The five-number summary for a given set of data is a set of 5 representative numerical values obtained from the data which gives us an idea of how the data looks like and how it is distributed.
The main advantage of the 5-number summary is that instead of tediously going through the entire data we can use it to get an overview of the data at just a glance.
The 5-number summary consists of the following 5 pieces of information:
- The smallest value.
- The lower quartile (the value beneath which 25% of data values lie).
- The median (the value beneath which 50% of the data values lie).
- The lower quartile (the value beneath which 75% of data values lie).
- The highest value
Some outliers in the data may also be included in the five-number summary. This is because it contains the highest and lowest values which may turn out to be outliers.

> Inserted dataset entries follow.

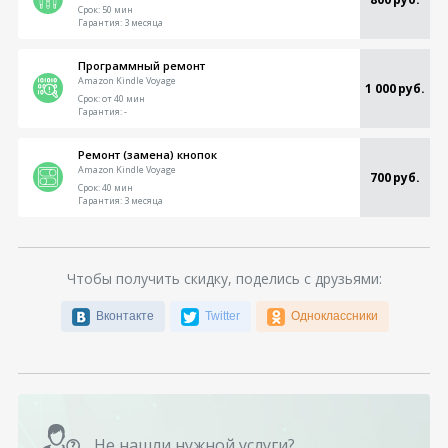
Срок:
50 мин
Гарантия:
3 месяца
Программный ремонт
Amazon Kindle Voyage
1 000 руб.
Срок:
от 40 мин
Гарантия:
-
Ремонт (замена) кнопок
Amazon Kindle Voyage
700 руб.
Срок:
40 мин
Гарантия:
3 месяца
Чтобы получить скидку, поделись с друзьями:
Вконтакте
Twitter
Одноклассники
Не нашли нужной услуги?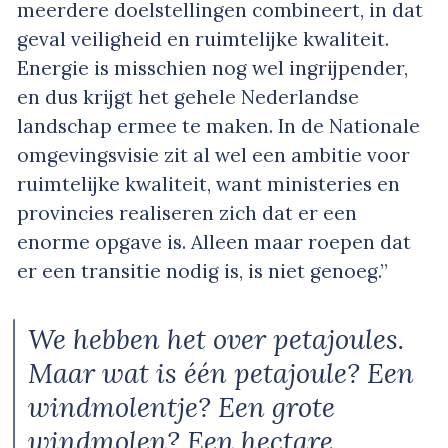
meerdere doelstellingen combineert, in dat
geval veiligheid en ruimtelijke kwaliteit.
Energie is misschien nog wel ingrijpender,
en dus krijgt het gehele Nederlandse
landschap ermee te maken. In de Nationale
omgevingsvisie zit al wel een ambitie voor
ruimtelijke kwaliteit, want ministeries en
provincies realiseren zich dat er een
enorme opgave is. Alleen maar roepen dat
er een transitie nodig is, is niet genoeg.”
We hebben het over petajoules.
Maar wat is één petajoule? Een
windmolentje? Een grote
windmolen? Een hectare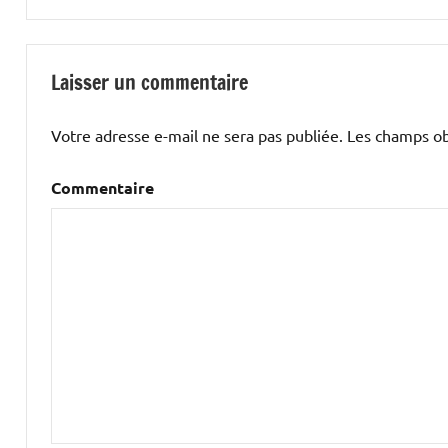
l’article
Laisser un commentaire
Votre adresse e-mail ne sera pas publiée.
Les champs obl
Commentaire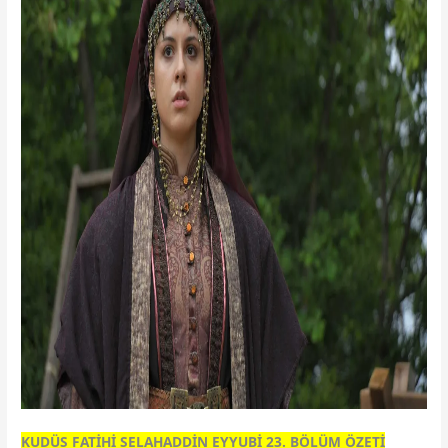
KUDÜS FATİHİ SELAHADDİN EYYUBİ 23. BÖLÜM ÖZETİ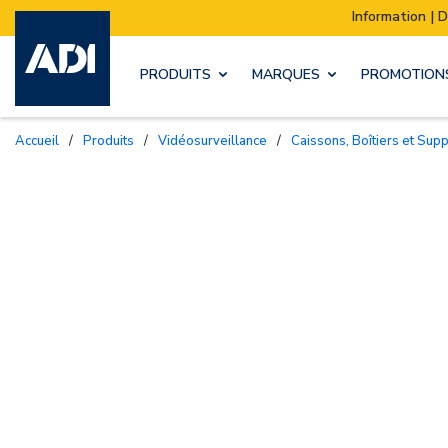
Information | Déménagement de notre stock :
PRODUITS
MARQUES
PROMOTION
Accueil
/
Produits
/
Vidéosurveillance
/
Caissons, Boîtiers et Sup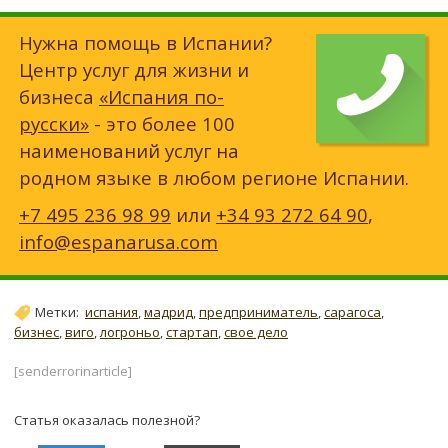
Нужна помощь в Испании?
Центр услуг для жизни и
бизнеса
«Испания по-
русски»
- это более 100
наименований услуг на
родном языке в любом регионе Испании.
+7 495 236 98 99
или
+34 93 272 64 90
,
info@espanarusa.com
Метки:
испания
,
мадрид
,
предприниматель
,
сарагоса
,
бизнес
,
виго
,
логроньо
,
стартап
,
свое дело
[senderrorinarticle]
Статья оказалась полезной?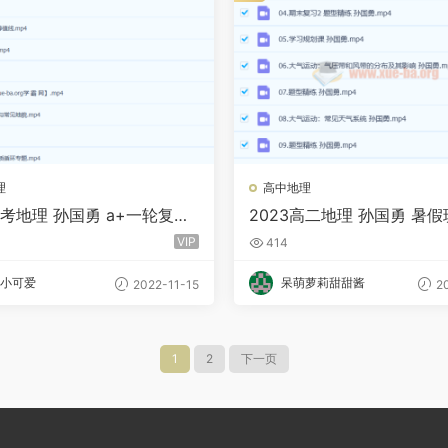
理
高中地理
高考地理 孙国勇 a+一轮复习
2023高二地理 孙国勇 暑假
更新25讲
完结
VIP
414
小可爱
呆萌萝莉甜甜酱
2022-11-15
20
1
2
下一页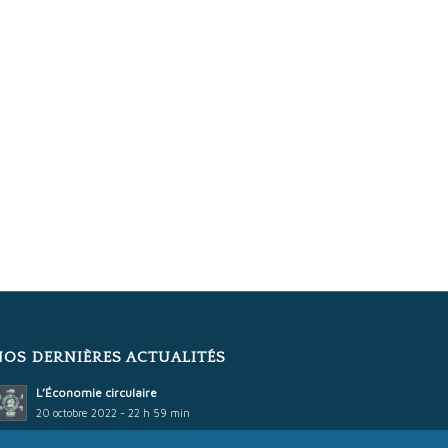
NOS DERNIÈRES ACTUALITÉS
L’Économie circulaire
20 octobre 2022 - 22 h 59 min
Cobat Constructions et le Label Qualibat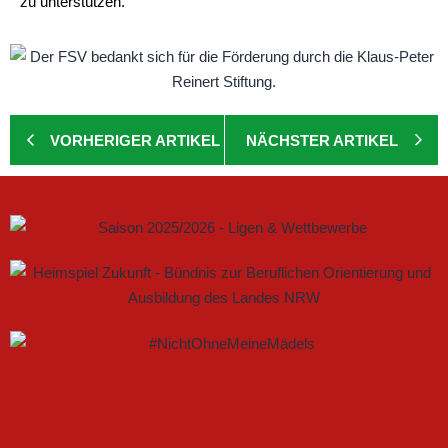
zu unterstützen.
VORHERIGER ARTIKEL
NÄCHSTER ARTIKEL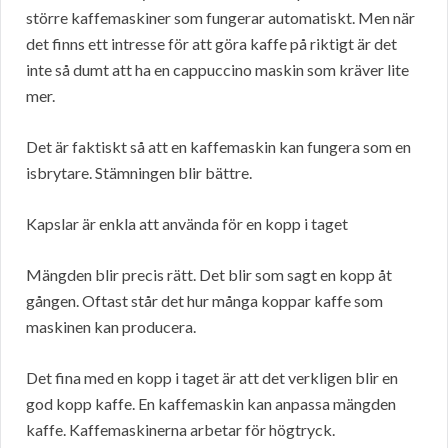
större kaffemaskiner som fungerar automatiskt. Men när
det finns ett intresse för att göra kaffe på riktigt är det
inte så dumt att ha en cappuccino maskin som kräver lite
mer.
Det är faktiskt så att en kaffemaskin kan fungera som en
isbrytare. Stämningen blir bättre.
Kapslar är enkla att använda för en kopp i taget
Mängden blir precis rätt. Det blir som sagt en kopp åt
gången. Oftast står det hur många koppar kaffe som
maskinen kan producera.
Det fina med en kopp i taget är att det verkligen blir en
god kopp kaffe. En kaffemaskin kan anpassa mängden
kaffe. Kaffemaskinerna arbetar för högtryck.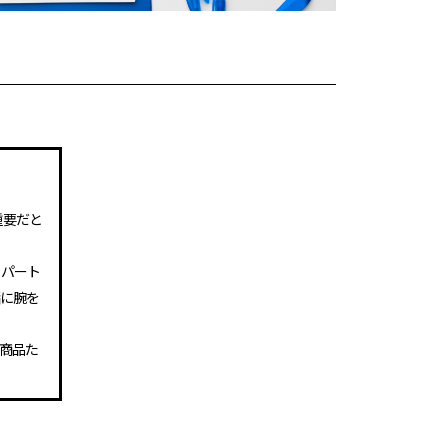
が重要だと
、パート
緒に腕を
商品た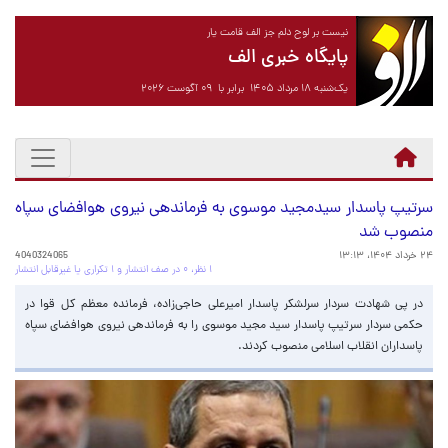
نیست بر لوح دلم جز الف قامت یار
پایگاه خبری الف
یک‌شنبه ۱۸ مرداد ۱۴۰۵ برابر با ۰۹ آگوست ۲۰۲۶
سرتیپ پاسدار سیدمجید موسوی به فرماندهی نیروی هوافضای سپاه
منصوب شد
۲۴ خرداد ۱۴۰۴، ۱۳:۱۳
4040324065
۱ نظر، ۰ در صف انتشار و ۱ تکراری یا غیرقابل انتشار
در پی شهادت سردار سرلشکر پاسدار امیرعلی حاجی‌زاده، فرمانده معظم کل قوا در
حکمی سردار سرتیپ پاسدار سید مجید موسوی را به فرماندهی نیروی هوافضای سپاه
پاسداران انقلاب اسلامی منصوب کردند.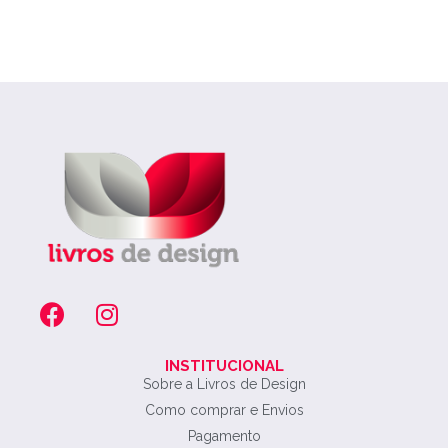
INSTITUCIONAL
Sobre a Livros de Design
Como comprar e Envios
Pagamento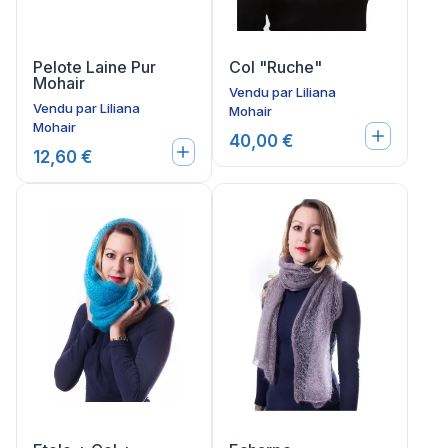
Pelote Laine Pur
Col "Ruche"
Mohair
Vendu par
Liliana
Vendu par
Liliana
Mohair
Mohair
40,00 €
12,60 €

How to calculate the five-number summary?
The procedure to calculate the five-number summary is to simply arrange our data from highest to lowest and then find the median and the lower and upper quartiles.
A five-number summary is sometimes visualized using a box plot with “whiskers” attached to it.
Example:
Calculate the five-number summary for the given set of data:
1, 3, 4, 17, 19, 21, 45, 77, 79.
Solution:
As the data is already in ascending order we clearly see that the highest and lowest values are 84 and 1 respectively.
We have N=9 observations in the given data.
Median= (N/2)th term = 4.5th term, that is the 5th term = 19
Lower quartile= (N/4)th term = 2.25th term, that is the 2nd term = 3
Upper quartile= (3N/4)th term = 6.75th term, that is the 7th term = 45.
So our five-number summary for the data is,
1 – 3 – 19 – 45 – 84.
Seven Number Summary:
Sometimes if a person desires to obtain more information about the data they use the “seven summary summary”.
The 7-number summary consists of the 2nd, 9th, 25th, 50th, 75th, 91st, and 98th percentiles and gives us a much more accurate picture as compared to the five-number summary.